▶ **Records from a data source**:
______
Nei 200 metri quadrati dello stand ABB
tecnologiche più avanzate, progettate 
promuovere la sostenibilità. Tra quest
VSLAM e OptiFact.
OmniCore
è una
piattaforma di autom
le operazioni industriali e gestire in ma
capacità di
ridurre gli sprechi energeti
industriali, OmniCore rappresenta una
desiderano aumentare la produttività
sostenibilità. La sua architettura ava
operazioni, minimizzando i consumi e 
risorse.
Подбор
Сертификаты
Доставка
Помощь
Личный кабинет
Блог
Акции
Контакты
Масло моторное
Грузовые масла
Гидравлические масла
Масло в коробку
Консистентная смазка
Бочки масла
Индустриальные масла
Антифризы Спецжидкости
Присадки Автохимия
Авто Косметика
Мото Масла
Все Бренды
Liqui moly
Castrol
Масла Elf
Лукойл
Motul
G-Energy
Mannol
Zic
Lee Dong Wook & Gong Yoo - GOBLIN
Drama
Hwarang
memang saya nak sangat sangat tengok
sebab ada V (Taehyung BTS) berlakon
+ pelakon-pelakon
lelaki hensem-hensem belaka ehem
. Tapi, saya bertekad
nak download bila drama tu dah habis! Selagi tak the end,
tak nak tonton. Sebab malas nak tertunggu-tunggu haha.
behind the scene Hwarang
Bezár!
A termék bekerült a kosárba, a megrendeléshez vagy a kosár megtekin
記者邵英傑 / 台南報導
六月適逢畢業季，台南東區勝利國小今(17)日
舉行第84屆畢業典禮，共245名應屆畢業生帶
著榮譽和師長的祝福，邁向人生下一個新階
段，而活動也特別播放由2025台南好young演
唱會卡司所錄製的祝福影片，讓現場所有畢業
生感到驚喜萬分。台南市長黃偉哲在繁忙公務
______
▶ **About this task**:
Look for the string "saya" in the records, and copy every line where it is found.

▶ **Solution**:
memang saya nak sangat sangat tengok
. Tapi, saya bertekad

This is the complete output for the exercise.